▶ **Exercise data**
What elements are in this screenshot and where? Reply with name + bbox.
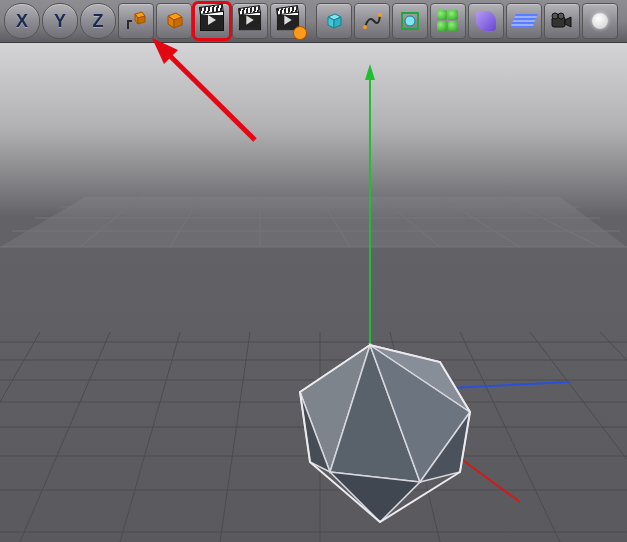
generator-subdiv-icon (400, 11, 420, 31)
svg-marker-2 (138, 16, 145, 24)
axis-z-button[interactable]: Z (80, 3, 116, 39)
primitive-cube-icon (324, 11, 344, 31)
svg-point-9 (363, 25, 367, 29)
svg-marker-16 (0, 197, 627, 247)
array-button[interactable] (430, 3, 466, 39)
svg-line-45 (600, 332, 627, 542)
parent-to-icon (126, 11, 146, 31)
light-button[interactable] (582, 3, 618, 39)
svg-point-12 (405, 16, 415, 26)
make-editable-button[interactable] (156, 3, 192, 39)
generator-array-icon (437, 10, 459, 32)
main-toolbar: X Y Z (0, 0, 627, 43)
deformer-button[interactable] (468, 3, 504, 39)
svg-line-39 (120, 332, 180, 542)
floor-button[interactable] (506, 3, 542, 39)
spline-pen-icon (362, 11, 382, 31)
axis-x-button[interactable]: X (4, 3, 40, 39)
axis-x-label: X (16, 11, 28, 32)
primitive-button[interactable] (316, 3, 352, 39)
svg-line-38 (20, 332, 110, 542)
camera-button[interactable] (544, 3, 580, 39)
gear-icon (293, 26, 307, 40)
svg-point-14 (552, 13, 558, 19)
viewport-scene (0, 42, 627, 542)
light-icon (592, 13, 608, 29)
svg-marker-47 (365, 64, 375, 80)
deformer-icon (476, 11, 496, 31)
axis-z-label: Z (93, 11, 104, 32)
render-settings-button[interactable] (270, 3, 306, 39)
svg-line-43 (460, 332, 560, 542)
svg-line-40 (220, 332, 250, 542)
axis-y-label: Y (54, 11, 66, 32)
render-picture-viewer-button[interactable] (232, 3, 268, 39)
camera-icon (551, 12, 573, 30)
make-editable-icon (164, 11, 184, 31)
spline-button[interactable] (354, 3, 390, 39)
render-view-icon (200, 11, 224, 31)
render-picture-viewer-icon (239, 12, 261, 30)
svg-point-10 (378, 13, 382, 17)
parent-to-button[interactable] (118, 3, 154, 39)
generator-button[interactable] (392, 3, 428, 39)
floor-icon (510, 14, 538, 28)
perspective-viewport[interactable] (0, 42, 627, 542)
render-view-button[interactable] (194, 3, 230, 39)
svg-point-15 (558, 13, 564, 19)
icosahedron-object (300, 345, 470, 522)
axis-y-button[interactable]: Y (42, 3, 78, 39)
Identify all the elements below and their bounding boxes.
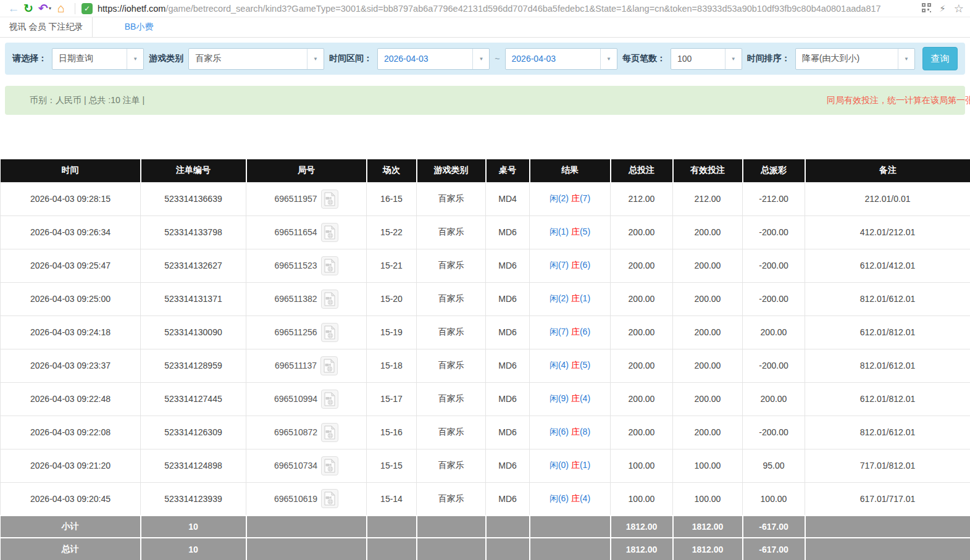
cell-session: 16-15 bbox=[367, 182, 417, 215]
column-header-result: 结果 bbox=[530, 159, 611, 182]
cell-time: 2026-04-03 09:20:45 bbox=[1, 482, 141, 516]
undo-dropdown-icon[interactable]: ▾ bbox=[49, 6, 51, 11]
video-replay-icon[interactable] bbox=[321, 456, 338, 475]
game-type-select[interactable]: 百家乐 ▼ bbox=[188, 48, 324, 70]
column-header-bet-id: 注单编号 bbox=[141, 159, 246, 182]
cell-table-no: MD6 bbox=[486, 349, 530, 382]
result-player: 闲(0) bbox=[550, 460, 569, 470]
cell-bet-id: 523314131371 bbox=[141, 282, 246, 316]
cell-time: 2026-04-03 09:28:15 bbox=[1, 182, 141, 215]
cell-total-bet[interactable]: 200.00 bbox=[611, 316, 673, 349]
cell-session: 15-14 bbox=[367, 482, 417, 516]
cell-session: 15-20 bbox=[367, 282, 417, 316]
date-from-picker[interactable]: 2026-04-03 ▼ bbox=[377, 48, 490, 70]
cell-round: 696511382 bbox=[246, 282, 367, 316]
round-number: 696511957 bbox=[274, 194, 317, 204]
refresh-icon[interactable]: ↻ bbox=[21, 1, 36, 16]
round-number: 696511137 bbox=[275, 361, 317, 370]
subtotal-valid-bet: 1812.00 bbox=[673, 516, 743, 538]
home-icon[interactable]: ⌂ bbox=[54, 1, 69, 16]
cell-session: 15-18 bbox=[367, 349, 417, 382]
cell-round: 696510619 bbox=[246, 482, 367, 516]
round-number-wrap: 696511654 bbox=[274, 223, 338, 242]
cell-payout: 95.00 bbox=[743, 449, 805, 482]
video-replay-icon[interactable] bbox=[320, 356, 338, 375]
cell-total-bet[interactable]: 200.00 bbox=[611, 382, 673, 416]
cell-payout: 100.00 bbox=[743, 482, 805, 516]
cell-total-bet[interactable]: 212.00 bbox=[611, 182, 673, 215]
qr-code-icon[interactable] bbox=[922, 3, 931, 14]
result-banker-score: (7) bbox=[580, 193, 590, 203]
address-bar[interactable]: https://iohetf.com/game/betrecord_search… bbox=[98, 4, 917, 14]
result-player: 闲(6) bbox=[550, 427, 569, 437]
cell-table-no: MD6 bbox=[486, 416, 530, 449]
table-row: 2026-04-03 09:26:34523314133798696511654… bbox=[1, 215, 970, 249]
result-banker-score: (4) bbox=[580, 393, 590, 403]
cell-round: 696511957 bbox=[246, 182, 367, 215]
cell-time: 2026-04-03 09:24:18 bbox=[1, 316, 141, 349]
subtotal-label: 小计 bbox=[1, 516, 141, 538]
video-replay-icon[interactable] bbox=[321, 256, 338, 275]
result-banker: 庄 bbox=[569, 360, 580, 370]
video-replay-icon[interactable] bbox=[321, 323, 338, 342]
cell-remark: 612.01/412.01 bbox=[805, 249, 970, 282]
cell-valid-bet: 100.00 bbox=[673, 482, 743, 516]
result-player: 闲(6) bbox=[550, 493, 569, 503]
cell-valid-bet: 200.00 bbox=[673, 249, 743, 282]
cell-total-bet[interactable]: 200.00 bbox=[611, 215, 673, 249]
result-banker-score: (5) bbox=[580, 227, 590, 236]
result-player: 闲(4) bbox=[550, 360, 569, 370]
cell-remark: 412.01/212.01 bbox=[805, 215, 970, 249]
cell-total-bet[interactable]: 200.00 bbox=[611, 249, 673, 282]
cell-total-bet[interactable]: 200.00 bbox=[611, 416, 673, 449]
video-replay-icon[interactable] bbox=[321, 390, 338, 409]
bookmark-star-icon[interactable]: ☆ bbox=[954, 2, 964, 15]
back-icon[interactable]: ← bbox=[6, 1, 21, 16]
cell-time: 2026-04-03 09:25:00 bbox=[1, 282, 141, 316]
cell-total-bet[interactable]: 100.00 bbox=[611, 449, 673, 482]
cell-valid-bet: 200.00 bbox=[673, 416, 743, 449]
video-replay-icon[interactable] bbox=[321, 489, 338, 508]
tab-bet-records[interactable]: 视讯 会员 下注纪录 bbox=[0, 17, 93, 37]
cell-game-type: 百家乐 bbox=[417, 215, 486, 249]
result-banker-score: (1) bbox=[580, 293, 590, 303]
cell-bet-id: 523314128959 bbox=[141, 349, 246, 382]
security-shield-icon[interactable]: ✓ bbox=[82, 3, 93, 14]
cell-valid-bet: 200.00 bbox=[673, 282, 743, 316]
video-replay-icon[interactable] bbox=[321, 423, 338, 442]
round-number-wrap: 696510734 bbox=[274, 456, 338, 475]
cell-total-bet[interactable]: 200.00 bbox=[611, 349, 673, 382]
header-row: 时间注单编号局号场次游戏类别桌号结果总投注有效投注总派彩备注 bbox=[1, 159, 970, 182]
table-row: 2026-04-03 09:25:47523314132627696511523… bbox=[1, 249, 970, 282]
cell-time: 2026-04-03 09:22:08 bbox=[1, 416, 141, 449]
table-row: 2026-04-03 09:22:08523314126309696510872… bbox=[1, 416, 970, 449]
choose-label: 请选择： bbox=[12, 53, 47, 64]
subtotal-row: 小计 10 1812.00 1812.00 -617.00 bbox=[1, 516, 970, 538]
per-page-select[interactable]: 100 ▼ bbox=[671, 48, 742, 70]
query-type-select[interactable]: 日期查询 ▼ bbox=[52, 48, 144, 70]
table-row: 2026-04-03 09:20:45523314123939696510619… bbox=[1, 482, 970, 516]
game-type-label: 游戏类别 bbox=[149, 53, 183, 64]
cell-game-type: 百家乐 bbox=[417, 182, 486, 215]
cell-remark: 617.01/717.01 bbox=[805, 482, 970, 516]
date-to-picker[interactable]: 2026-04-03 ▼ bbox=[505, 48, 617, 70]
column-header-valid-bet: 有效投注 bbox=[673, 159, 743, 182]
lightning-icon[interactable]: ⚡ bbox=[939, 3, 946, 14]
cell-table-no: MD6 bbox=[486, 482, 530, 516]
tab-bb-tip[interactable]: BB小费 bbox=[93, 17, 185, 37]
total-empty bbox=[530, 538, 611, 560]
cell-valid-bet: 200.00 bbox=[673, 215, 743, 249]
cell-total-bet[interactable]: 200.00 bbox=[611, 282, 673, 316]
video-replay-icon[interactable] bbox=[321, 223, 338, 242]
video-replay-icon[interactable] bbox=[321, 290, 338, 309]
chevron-down-icon: ▼ bbox=[600, 49, 617, 69]
cell-result: 闲(1) 庄(5) bbox=[530, 215, 611, 249]
cell-remark: 812.01/612.01 bbox=[805, 282, 970, 316]
video-replay-icon[interactable] bbox=[321, 190, 338, 209]
cell-total-bet[interactable]: 100.00 bbox=[611, 482, 673, 516]
sort-select[interactable]: 降幂(由大到小) ▼ bbox=[795, 48, 915, 70]
subtotal-empty bbox=[417, 516, 486, 538]
url-path: /game/betrecord_search/kind3?GameType=30… bbox=[165, 4, 880, 14]
cell-session: 15-15 bbox=[367, 449, 417, 482]
search-button[interactable]: 查询 bbox=[922, 47, 958, 70]
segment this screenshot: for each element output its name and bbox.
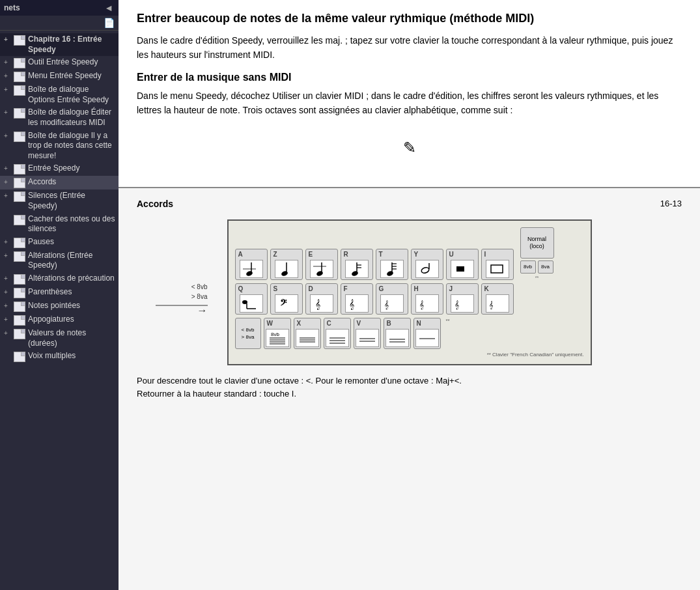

▶ **Your objective**
Each line of the records above that contains the word "spline" should be counted; give the resulting number without further words.

▶ **Solution**
2